**Directions for this task**
Which of the lines in the data mention the string "Спартака"? List them all.

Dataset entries
--*--
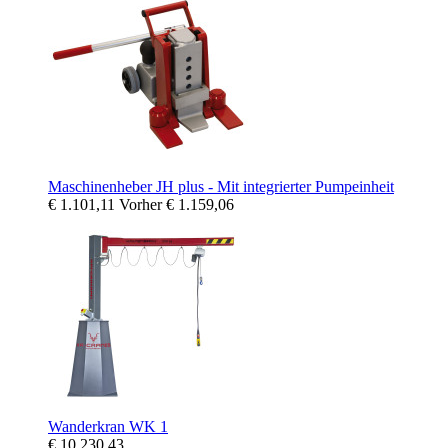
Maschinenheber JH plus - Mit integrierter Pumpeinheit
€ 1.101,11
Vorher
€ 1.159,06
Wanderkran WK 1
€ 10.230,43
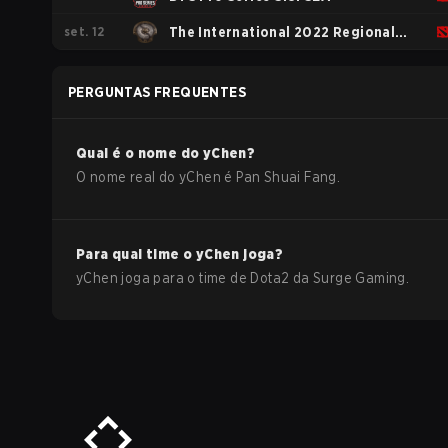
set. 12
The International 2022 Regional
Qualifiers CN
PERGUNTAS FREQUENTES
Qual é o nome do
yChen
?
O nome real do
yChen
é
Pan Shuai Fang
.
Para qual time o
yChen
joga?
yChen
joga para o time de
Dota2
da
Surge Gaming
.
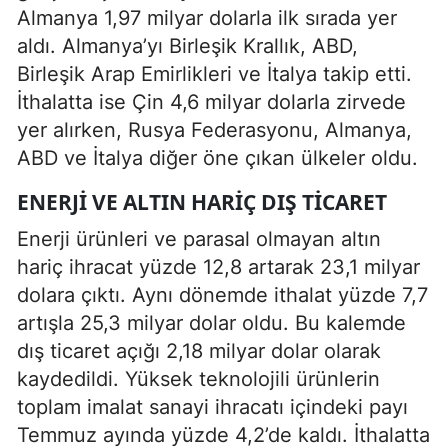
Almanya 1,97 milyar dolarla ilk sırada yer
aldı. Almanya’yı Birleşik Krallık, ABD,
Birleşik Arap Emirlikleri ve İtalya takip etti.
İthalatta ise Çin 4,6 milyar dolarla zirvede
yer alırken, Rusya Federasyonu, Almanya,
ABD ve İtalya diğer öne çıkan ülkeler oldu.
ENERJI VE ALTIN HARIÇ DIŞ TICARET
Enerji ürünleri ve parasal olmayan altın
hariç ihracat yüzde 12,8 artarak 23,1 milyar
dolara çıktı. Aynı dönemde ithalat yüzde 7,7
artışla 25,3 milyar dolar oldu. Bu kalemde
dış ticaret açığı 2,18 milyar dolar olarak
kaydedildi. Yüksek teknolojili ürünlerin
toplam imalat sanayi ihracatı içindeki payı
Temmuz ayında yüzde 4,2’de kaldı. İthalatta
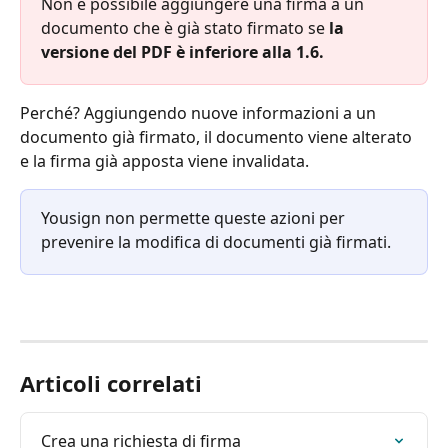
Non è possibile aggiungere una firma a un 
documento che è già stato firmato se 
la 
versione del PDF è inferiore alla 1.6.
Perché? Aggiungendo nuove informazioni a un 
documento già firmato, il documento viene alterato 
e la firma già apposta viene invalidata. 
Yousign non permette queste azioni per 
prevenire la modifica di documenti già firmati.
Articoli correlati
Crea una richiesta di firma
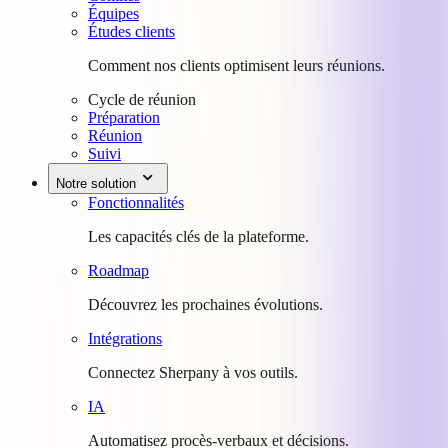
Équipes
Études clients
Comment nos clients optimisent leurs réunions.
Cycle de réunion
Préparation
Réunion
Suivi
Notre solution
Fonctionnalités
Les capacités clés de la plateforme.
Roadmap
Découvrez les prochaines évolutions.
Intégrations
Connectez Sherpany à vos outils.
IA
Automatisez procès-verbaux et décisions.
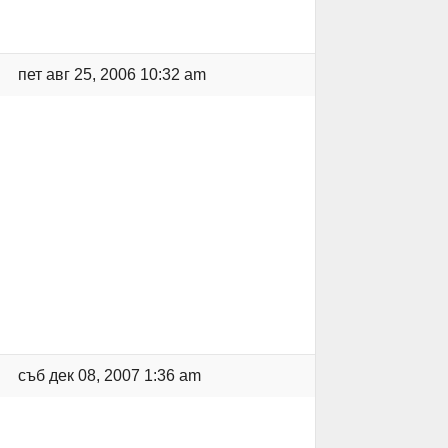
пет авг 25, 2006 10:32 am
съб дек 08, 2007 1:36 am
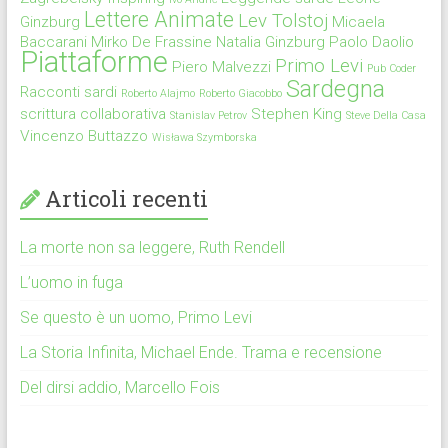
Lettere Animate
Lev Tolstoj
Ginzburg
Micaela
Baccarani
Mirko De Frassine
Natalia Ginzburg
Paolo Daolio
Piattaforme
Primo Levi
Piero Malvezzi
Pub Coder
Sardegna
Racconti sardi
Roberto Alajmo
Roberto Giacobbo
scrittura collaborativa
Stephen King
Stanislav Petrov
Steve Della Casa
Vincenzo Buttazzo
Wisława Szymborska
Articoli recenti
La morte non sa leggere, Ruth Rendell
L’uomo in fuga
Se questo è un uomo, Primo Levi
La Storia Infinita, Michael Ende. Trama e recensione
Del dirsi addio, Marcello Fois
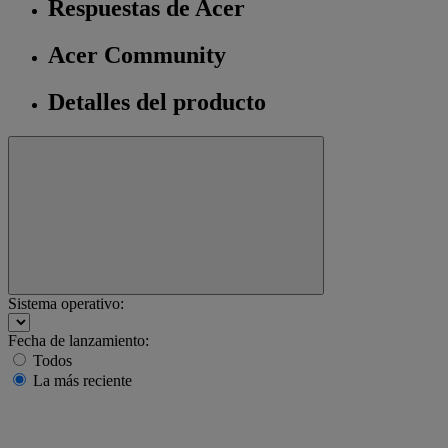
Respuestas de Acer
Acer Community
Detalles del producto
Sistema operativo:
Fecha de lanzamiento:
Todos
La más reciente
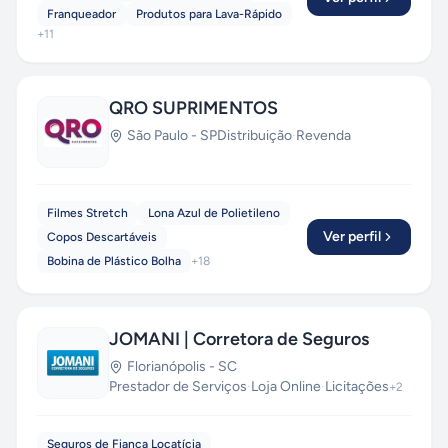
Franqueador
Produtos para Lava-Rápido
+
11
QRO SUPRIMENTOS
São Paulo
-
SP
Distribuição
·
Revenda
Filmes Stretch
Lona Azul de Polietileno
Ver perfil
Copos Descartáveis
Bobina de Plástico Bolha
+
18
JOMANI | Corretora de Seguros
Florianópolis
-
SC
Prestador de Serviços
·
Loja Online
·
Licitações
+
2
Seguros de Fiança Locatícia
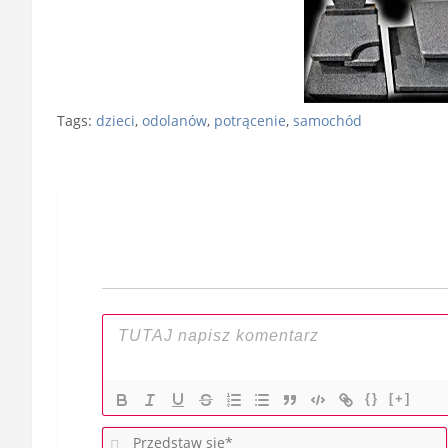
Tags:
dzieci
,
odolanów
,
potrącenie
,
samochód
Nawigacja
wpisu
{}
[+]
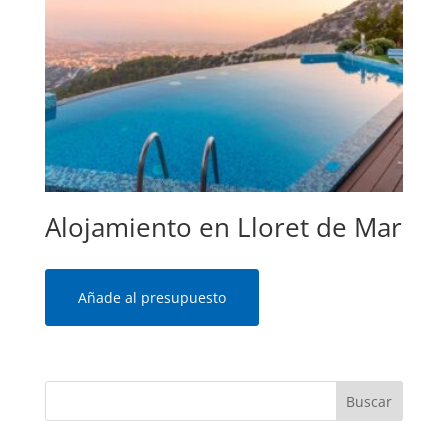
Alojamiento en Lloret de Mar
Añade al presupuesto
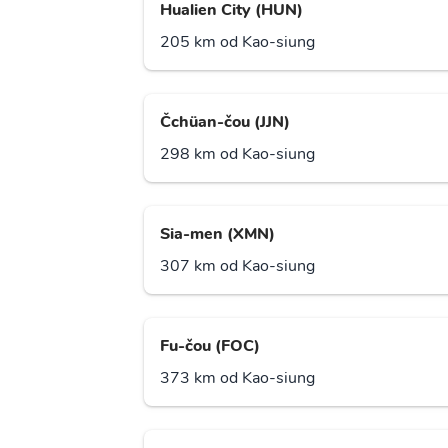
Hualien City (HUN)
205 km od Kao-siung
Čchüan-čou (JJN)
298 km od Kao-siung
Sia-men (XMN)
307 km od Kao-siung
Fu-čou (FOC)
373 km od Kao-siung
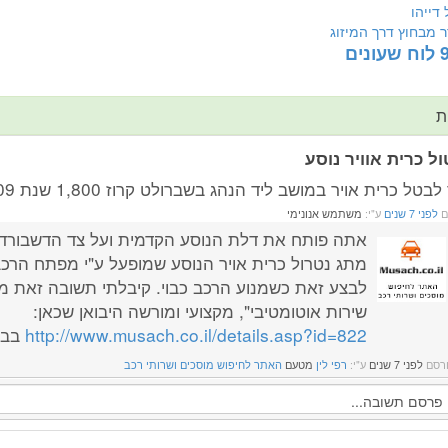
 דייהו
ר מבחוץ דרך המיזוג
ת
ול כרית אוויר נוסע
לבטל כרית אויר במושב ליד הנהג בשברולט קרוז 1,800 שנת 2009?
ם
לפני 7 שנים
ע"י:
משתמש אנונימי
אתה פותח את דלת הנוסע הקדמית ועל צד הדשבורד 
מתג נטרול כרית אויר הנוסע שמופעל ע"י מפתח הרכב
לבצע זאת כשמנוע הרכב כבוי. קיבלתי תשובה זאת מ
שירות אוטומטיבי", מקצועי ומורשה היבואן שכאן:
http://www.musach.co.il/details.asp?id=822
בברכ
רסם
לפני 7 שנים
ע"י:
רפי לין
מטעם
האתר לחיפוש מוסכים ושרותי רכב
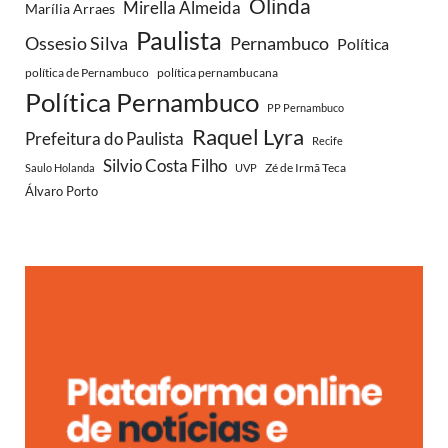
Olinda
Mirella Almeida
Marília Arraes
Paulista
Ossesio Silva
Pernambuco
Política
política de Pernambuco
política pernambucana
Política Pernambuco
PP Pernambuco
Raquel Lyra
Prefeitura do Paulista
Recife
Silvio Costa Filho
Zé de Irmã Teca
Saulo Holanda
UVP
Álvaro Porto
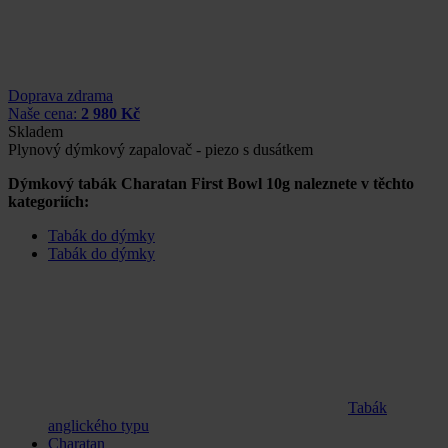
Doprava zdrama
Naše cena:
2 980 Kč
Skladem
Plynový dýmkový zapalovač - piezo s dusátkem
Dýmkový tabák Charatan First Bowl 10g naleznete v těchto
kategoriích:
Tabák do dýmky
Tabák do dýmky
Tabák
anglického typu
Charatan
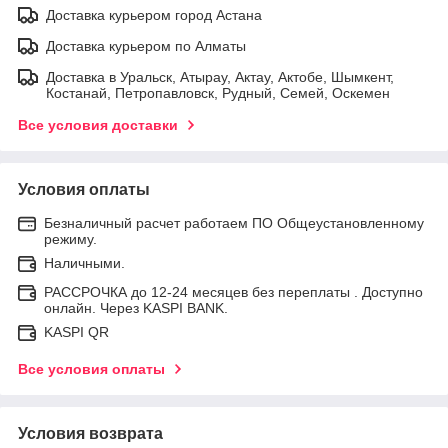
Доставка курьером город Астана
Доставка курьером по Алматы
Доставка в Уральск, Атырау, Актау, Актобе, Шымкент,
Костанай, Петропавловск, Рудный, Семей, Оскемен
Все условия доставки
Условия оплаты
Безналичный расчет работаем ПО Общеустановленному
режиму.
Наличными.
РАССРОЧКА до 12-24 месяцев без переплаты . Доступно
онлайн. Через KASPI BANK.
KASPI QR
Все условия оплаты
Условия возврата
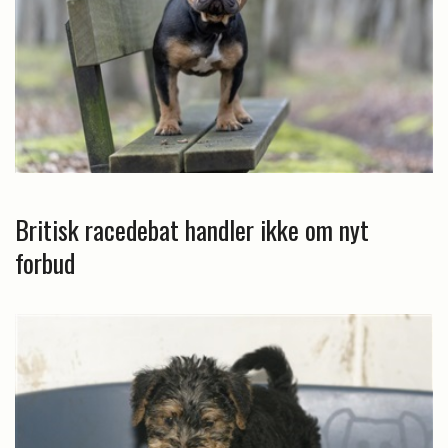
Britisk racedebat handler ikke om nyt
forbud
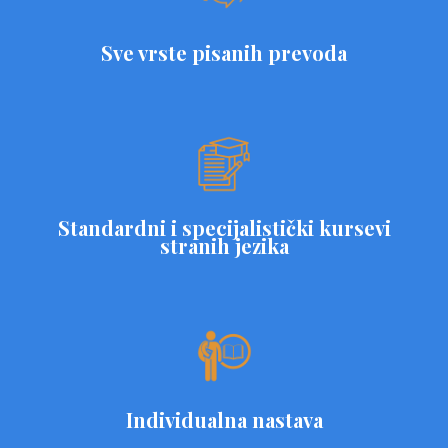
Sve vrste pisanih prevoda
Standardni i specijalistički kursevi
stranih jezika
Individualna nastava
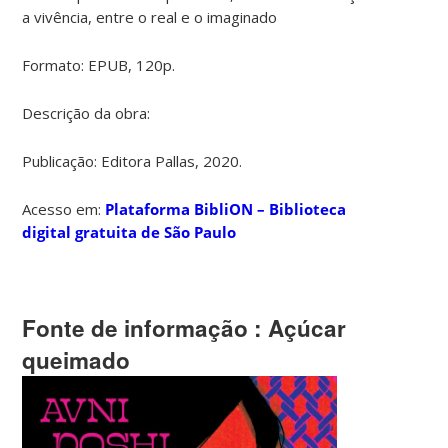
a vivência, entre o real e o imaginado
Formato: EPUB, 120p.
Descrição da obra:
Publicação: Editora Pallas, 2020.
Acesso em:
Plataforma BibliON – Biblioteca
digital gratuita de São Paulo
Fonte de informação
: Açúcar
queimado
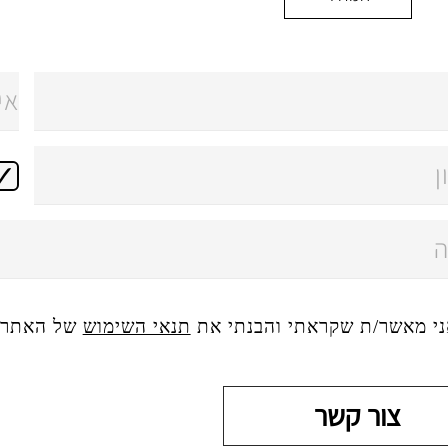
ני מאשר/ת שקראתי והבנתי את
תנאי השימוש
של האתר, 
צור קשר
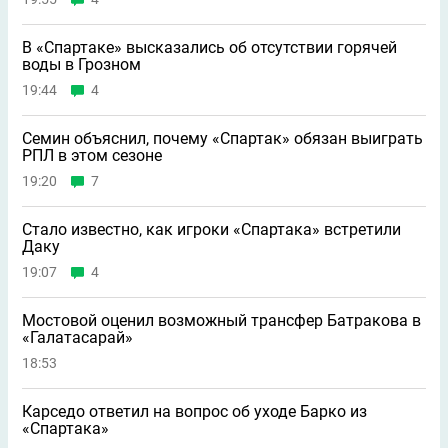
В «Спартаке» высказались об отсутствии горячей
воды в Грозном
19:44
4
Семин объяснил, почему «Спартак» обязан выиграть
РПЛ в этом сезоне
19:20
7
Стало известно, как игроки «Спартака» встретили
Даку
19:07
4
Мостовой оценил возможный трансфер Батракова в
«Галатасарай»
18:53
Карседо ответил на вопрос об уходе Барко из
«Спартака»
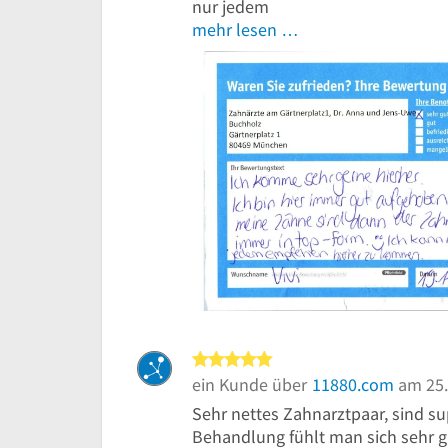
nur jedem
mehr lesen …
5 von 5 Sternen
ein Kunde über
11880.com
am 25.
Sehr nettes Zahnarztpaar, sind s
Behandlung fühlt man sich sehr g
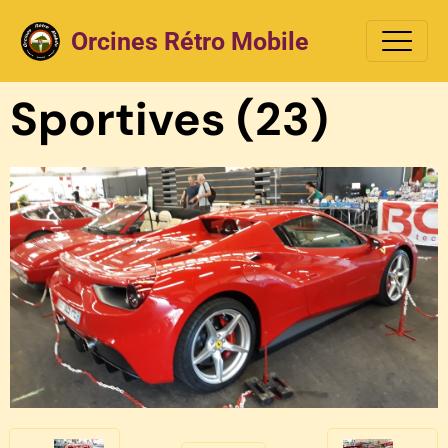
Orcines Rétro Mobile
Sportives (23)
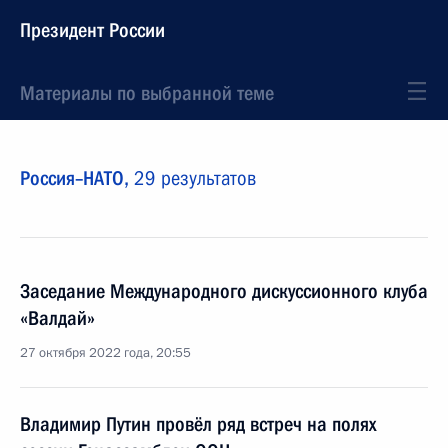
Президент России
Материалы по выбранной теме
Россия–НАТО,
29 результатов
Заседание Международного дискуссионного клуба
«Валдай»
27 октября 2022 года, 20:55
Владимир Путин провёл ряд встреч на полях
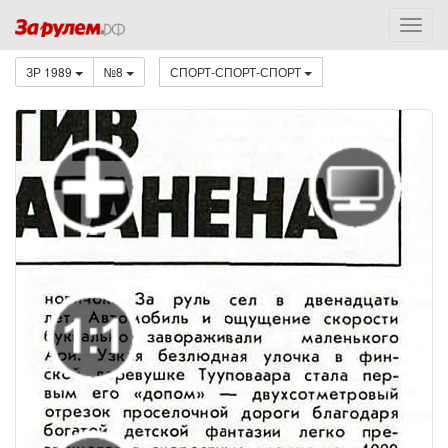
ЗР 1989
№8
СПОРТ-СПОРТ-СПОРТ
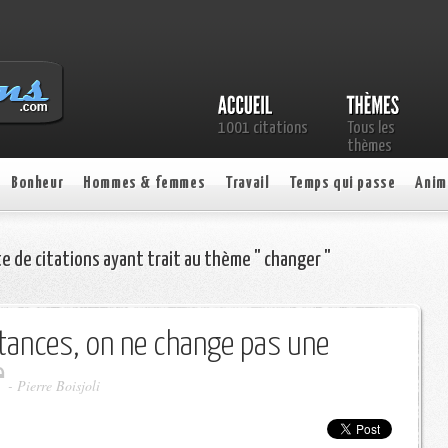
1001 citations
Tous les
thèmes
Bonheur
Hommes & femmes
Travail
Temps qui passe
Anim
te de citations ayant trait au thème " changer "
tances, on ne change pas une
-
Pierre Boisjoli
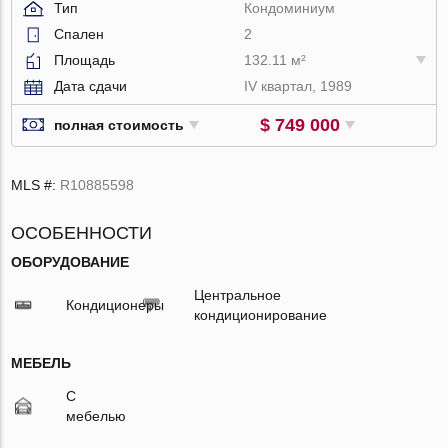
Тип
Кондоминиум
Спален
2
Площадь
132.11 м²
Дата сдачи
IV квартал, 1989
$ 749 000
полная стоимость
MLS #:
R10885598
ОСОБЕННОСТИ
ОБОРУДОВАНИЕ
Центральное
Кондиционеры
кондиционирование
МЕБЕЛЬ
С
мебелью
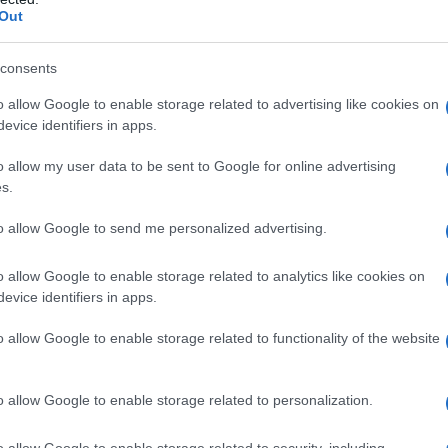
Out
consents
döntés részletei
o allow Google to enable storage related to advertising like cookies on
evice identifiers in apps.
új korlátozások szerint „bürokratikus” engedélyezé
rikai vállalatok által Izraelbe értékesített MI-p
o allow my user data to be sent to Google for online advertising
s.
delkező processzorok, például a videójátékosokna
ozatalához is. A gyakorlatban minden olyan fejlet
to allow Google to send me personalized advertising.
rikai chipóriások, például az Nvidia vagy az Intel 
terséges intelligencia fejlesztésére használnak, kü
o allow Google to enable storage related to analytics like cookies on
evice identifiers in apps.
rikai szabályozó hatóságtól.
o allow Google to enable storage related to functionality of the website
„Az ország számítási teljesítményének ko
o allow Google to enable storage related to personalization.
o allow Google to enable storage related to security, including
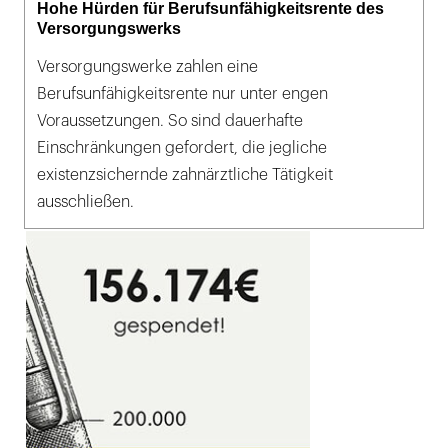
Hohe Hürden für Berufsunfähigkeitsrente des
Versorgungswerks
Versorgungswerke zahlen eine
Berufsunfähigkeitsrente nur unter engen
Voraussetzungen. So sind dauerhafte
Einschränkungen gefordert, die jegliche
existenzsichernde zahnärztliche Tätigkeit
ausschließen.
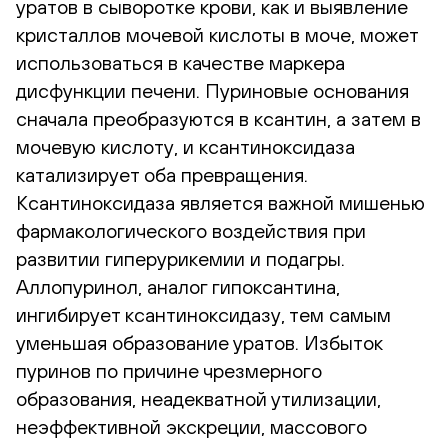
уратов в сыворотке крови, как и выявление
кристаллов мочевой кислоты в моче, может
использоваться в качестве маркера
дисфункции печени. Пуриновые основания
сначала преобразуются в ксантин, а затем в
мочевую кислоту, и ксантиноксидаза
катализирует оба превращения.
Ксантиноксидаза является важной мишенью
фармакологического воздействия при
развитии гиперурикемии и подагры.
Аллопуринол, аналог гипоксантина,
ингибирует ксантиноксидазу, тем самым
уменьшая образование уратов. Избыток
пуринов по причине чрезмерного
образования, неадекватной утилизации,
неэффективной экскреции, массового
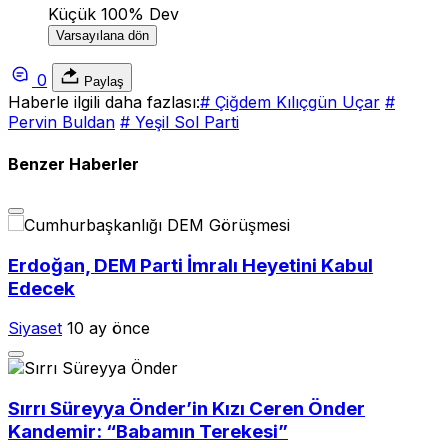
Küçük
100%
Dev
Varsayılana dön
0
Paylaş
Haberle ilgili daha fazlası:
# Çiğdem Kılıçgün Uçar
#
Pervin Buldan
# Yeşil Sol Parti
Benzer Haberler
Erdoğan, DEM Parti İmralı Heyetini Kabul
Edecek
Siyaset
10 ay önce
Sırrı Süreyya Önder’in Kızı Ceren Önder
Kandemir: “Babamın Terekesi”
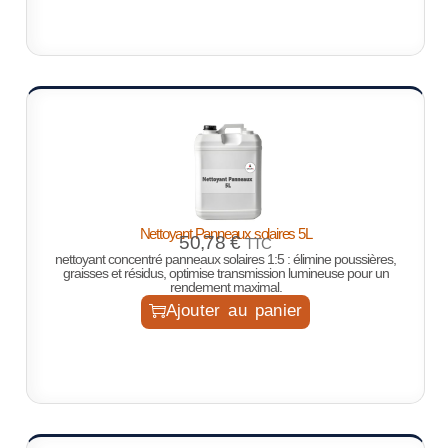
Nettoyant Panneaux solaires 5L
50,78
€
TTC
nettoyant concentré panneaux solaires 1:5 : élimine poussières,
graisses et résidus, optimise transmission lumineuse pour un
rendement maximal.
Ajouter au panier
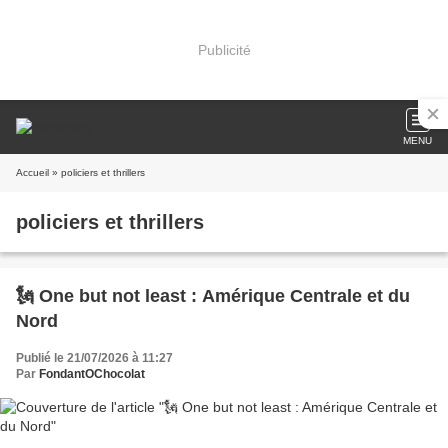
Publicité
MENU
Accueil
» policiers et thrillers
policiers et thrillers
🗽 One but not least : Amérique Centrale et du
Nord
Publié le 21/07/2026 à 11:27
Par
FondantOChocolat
--*--
**Task output**
Стало известно, как игроки «Спартака» встретили
«Спартака»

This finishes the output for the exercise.